YOUR INSTRUCTIONS —
Return, from the data that follows, each line that holds the word "button".

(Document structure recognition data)
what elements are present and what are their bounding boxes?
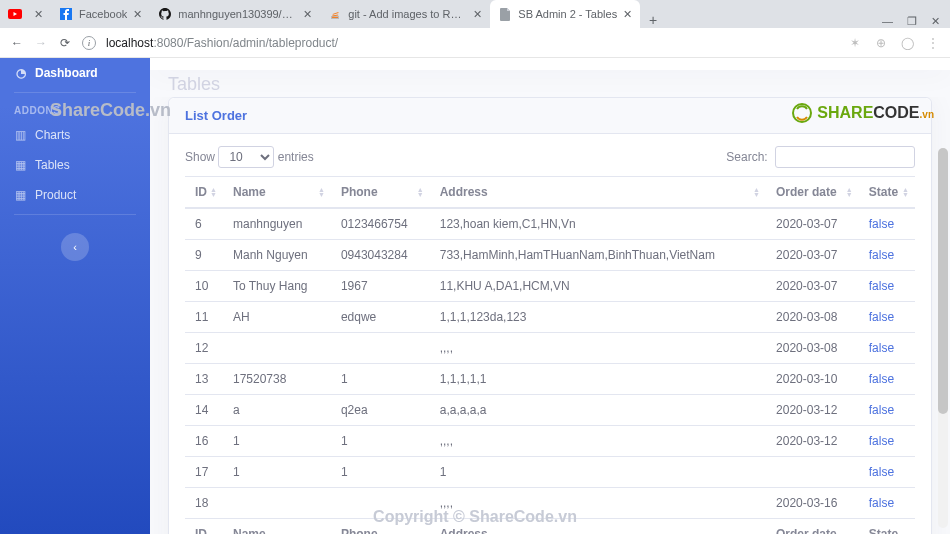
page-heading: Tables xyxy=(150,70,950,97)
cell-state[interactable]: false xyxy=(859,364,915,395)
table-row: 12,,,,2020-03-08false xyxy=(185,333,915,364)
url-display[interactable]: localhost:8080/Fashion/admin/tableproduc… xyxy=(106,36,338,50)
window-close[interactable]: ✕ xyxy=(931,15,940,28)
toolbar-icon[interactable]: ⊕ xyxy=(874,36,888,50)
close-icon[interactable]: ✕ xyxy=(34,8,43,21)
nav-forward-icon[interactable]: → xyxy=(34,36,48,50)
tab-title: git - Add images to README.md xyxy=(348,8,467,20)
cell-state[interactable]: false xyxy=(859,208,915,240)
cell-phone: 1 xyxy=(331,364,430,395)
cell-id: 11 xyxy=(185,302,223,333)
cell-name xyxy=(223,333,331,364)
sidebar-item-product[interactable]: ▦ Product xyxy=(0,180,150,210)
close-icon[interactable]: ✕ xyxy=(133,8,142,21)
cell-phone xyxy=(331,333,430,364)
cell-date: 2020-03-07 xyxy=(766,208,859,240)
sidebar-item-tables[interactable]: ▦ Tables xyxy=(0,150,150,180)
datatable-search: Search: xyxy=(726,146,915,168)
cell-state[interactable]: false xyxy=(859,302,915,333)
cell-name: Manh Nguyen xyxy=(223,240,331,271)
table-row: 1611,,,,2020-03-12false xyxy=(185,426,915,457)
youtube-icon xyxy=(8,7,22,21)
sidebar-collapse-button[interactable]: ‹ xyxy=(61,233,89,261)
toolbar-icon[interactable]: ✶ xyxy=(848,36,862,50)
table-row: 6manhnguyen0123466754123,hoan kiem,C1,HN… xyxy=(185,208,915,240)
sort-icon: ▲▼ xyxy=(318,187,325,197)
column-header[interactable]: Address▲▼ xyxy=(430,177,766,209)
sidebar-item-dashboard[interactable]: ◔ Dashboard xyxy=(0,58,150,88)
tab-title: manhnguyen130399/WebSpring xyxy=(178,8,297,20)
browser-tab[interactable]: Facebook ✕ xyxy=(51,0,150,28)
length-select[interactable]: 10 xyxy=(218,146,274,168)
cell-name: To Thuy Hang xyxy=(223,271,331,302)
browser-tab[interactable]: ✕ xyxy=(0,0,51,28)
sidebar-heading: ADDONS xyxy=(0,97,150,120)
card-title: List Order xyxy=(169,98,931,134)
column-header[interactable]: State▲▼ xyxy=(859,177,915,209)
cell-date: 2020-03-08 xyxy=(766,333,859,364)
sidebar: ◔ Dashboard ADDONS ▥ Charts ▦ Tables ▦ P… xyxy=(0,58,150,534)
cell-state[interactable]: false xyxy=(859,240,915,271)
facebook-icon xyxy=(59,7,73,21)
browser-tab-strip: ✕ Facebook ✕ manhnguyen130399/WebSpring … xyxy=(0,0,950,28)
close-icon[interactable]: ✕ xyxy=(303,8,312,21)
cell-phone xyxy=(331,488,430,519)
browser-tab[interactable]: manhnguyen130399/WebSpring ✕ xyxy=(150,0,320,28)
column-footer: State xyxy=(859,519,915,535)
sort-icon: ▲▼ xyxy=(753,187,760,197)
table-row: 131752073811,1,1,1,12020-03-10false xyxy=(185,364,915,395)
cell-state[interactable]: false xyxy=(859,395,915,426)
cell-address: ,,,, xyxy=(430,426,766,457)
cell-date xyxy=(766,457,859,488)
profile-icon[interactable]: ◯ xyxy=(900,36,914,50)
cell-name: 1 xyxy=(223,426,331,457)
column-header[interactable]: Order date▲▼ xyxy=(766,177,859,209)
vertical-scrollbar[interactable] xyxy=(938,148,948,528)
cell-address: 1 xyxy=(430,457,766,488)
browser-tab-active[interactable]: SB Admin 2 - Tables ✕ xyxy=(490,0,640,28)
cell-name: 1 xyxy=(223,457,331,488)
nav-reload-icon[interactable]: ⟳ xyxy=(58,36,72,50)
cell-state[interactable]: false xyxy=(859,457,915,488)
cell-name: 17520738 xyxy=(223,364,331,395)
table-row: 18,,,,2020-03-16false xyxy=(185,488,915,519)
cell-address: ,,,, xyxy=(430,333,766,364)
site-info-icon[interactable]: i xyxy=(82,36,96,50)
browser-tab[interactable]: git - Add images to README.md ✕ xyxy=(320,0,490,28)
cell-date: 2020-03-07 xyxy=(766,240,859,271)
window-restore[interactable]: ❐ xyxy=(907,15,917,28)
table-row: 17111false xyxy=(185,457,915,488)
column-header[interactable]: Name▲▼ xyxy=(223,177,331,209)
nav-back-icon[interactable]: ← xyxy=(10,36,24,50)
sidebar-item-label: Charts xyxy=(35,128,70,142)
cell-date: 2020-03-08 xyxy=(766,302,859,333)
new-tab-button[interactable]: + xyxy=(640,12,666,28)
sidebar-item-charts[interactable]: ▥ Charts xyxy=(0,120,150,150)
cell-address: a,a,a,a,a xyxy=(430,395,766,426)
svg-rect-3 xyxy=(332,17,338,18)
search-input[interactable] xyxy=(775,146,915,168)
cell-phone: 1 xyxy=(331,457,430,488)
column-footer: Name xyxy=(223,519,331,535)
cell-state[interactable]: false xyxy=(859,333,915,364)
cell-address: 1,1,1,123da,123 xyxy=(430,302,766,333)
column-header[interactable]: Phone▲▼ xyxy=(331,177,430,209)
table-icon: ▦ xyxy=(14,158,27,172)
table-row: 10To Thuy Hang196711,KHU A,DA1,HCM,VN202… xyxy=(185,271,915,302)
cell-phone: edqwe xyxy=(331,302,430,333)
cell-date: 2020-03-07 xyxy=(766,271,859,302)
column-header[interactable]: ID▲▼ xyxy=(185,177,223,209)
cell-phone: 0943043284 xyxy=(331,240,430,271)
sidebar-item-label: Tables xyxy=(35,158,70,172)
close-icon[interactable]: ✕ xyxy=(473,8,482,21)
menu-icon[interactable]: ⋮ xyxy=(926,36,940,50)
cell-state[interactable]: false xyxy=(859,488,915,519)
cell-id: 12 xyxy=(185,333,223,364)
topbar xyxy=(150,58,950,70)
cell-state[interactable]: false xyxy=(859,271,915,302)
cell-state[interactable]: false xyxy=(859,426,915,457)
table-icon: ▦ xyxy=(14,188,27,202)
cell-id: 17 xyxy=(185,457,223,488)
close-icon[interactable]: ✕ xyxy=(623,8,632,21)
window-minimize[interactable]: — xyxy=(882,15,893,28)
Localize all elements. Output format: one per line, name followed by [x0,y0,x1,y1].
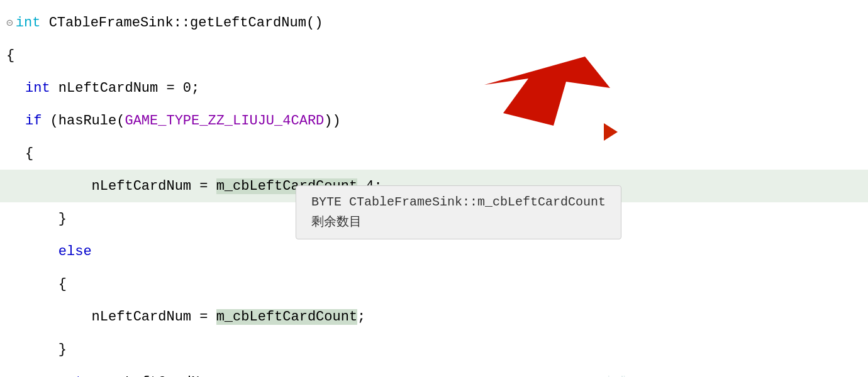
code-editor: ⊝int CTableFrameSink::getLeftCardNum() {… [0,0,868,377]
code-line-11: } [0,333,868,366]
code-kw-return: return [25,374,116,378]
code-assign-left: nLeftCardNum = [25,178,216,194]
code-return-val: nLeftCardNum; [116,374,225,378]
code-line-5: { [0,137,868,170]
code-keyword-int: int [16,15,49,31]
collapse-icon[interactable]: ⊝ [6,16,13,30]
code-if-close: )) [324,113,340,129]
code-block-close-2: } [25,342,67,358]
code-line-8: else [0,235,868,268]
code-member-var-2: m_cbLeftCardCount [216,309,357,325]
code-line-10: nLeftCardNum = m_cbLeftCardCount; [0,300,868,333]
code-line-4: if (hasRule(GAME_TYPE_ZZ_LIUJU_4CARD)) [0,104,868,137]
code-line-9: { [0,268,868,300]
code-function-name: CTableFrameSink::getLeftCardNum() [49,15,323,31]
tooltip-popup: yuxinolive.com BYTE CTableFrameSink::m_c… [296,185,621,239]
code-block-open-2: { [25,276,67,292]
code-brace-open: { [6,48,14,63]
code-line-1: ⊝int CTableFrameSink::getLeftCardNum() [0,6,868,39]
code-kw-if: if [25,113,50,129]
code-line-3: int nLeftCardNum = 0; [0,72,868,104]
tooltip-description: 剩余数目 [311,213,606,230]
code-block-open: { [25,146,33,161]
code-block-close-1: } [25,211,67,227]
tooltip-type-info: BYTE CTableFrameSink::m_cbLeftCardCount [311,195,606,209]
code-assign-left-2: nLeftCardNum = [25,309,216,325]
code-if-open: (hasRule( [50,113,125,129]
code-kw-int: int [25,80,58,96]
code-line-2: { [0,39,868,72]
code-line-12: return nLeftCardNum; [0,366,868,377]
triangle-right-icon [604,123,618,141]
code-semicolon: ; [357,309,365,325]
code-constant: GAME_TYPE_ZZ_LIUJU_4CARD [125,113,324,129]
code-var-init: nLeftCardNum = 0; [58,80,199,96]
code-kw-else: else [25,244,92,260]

EXERCISE SOLUTION —
sidebar-collapse-button[interactable]: ‹ xyxy=(61,233,89,261)
new-tab-button[interactable]: + xyxy=(640,12,666,28)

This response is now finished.